**Source data:**
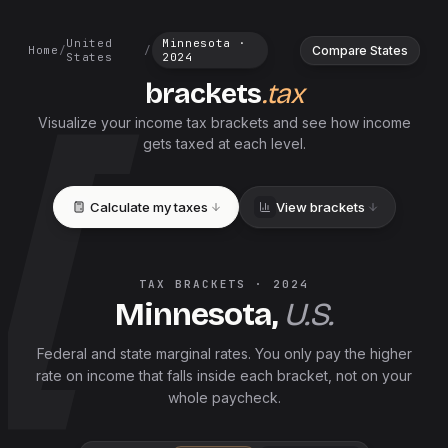
United
Minnesota
·
Compare States
Home
/
/
States
2024
brackets
.tax
Visualize your income tax brackets and see how income
gets taxed at each level.
Calculate my taxes
View brackets
TAX BRACKETS ·
2024
Minnesota
,
U.S.
Federal and
state
marginal rates. You only pay the higher
rate on income that falls inside each bracket, not on your
whole paycheck.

**Exercise:** The data needs to be reproduced exactly, please, apart from its pictures.

**Result:**
United
Minnesota
·
Compare States
Home
/
/
States
2024
brackets
.tax
Visualize your income tax brackets and see how income
gets taxed at each level.
Calculate my taxes
View brackets
TAX BRACKETS ·
2024
Minnesota
,
U.S.
Federal and
state
marginal rates. You only pay the higher
rate on income that falls inside each bracket, not on your
whole paycheck.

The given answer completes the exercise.